Despite concerns, Georgia election officials plan to delay voting fixes till after ‘24 election
State election officials have said that the criminal investigation into the Coffee County voting system breach is still ongoing, however there is no evidence that Georgia’s election results have been tampered with. Getty Images Plus
A long-running dispute over Georgia’s voting system has further fueled claims that state election officials haven’t done enough to ensure election security ahead of the 2024 presidential election.
The State Election Board this week rejected a petition to expedite the Secretary of State’s decision to wait until 2025 before updating the Dominion Voting Systems software. The decision comes after state election officials urged caution against making rash recommended changes to technology that Republican Secretary of State Brad Raffensperger declares to be secure and battle tested.
A U.S. District court judge last week unsealed a cybersecurity expert’s report that details how the state’s electronic voting system could be hacked to manipulate election results. Meanwhile, state officials are also mulling the findings of another analyst who greatly discounts any possibility of electronic manipulation of the Dominion voting system that has been in place in Georgia since 2019.
The Dominion machines used in several battleground states in the 2020 presidential election became fodder for President Donald Trump to level false allegations that the equipment had been manipulated to switch votes from Trump to help seal the victory for Democrat Joe Biden.
A number of state and federal investigations found no evidence of voting fraud in the 2020 presidential election, and multiple recounts confirmed Biden’s victory in Georgia.
In a long-running federal lawsuit, plaintiffs such as the Coalition for Good Governance have challenged the state’s electronic voting system.

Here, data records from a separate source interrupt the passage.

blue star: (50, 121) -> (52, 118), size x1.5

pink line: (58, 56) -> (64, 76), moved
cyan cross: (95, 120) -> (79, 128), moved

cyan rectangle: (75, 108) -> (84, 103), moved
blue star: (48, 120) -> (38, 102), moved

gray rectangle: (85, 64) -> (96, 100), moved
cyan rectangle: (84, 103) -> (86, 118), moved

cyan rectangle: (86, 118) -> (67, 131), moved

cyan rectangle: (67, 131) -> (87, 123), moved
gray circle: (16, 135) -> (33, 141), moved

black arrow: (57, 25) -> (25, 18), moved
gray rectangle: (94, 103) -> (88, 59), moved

Besides pushing for hand-marked paper ballots as the new statewide voting method, the election security group is also pushing for fixes they say are needed before next year’s elections.
The plaintiffs in the lawsuit uncovered video surveillance footage of a January 2021 breach at Coffee County’s election office. Other evidence uncovered through the litigation appears to reveal coordinated breaches were carried out by attorney Sidney Powell and other lawyers working on behalf of Trump’s campaign to discredit the 2020 election results.
Jeanne Dufort with the Morgan County Democratic Party said the state is ignoring warnings by postponing any significant changes until 2025. She cited the recently unsealed report by Alex Halderman, a computer science professor at Michigan and expert witness for the plaintiffs in the Georgia election case.
“The path of the 2024 presidential election runs through Georgia and it is unfathomable – why would anyone refuse to protect our elections, if they had the power to act,” she said at Wednesday’s election board meeting.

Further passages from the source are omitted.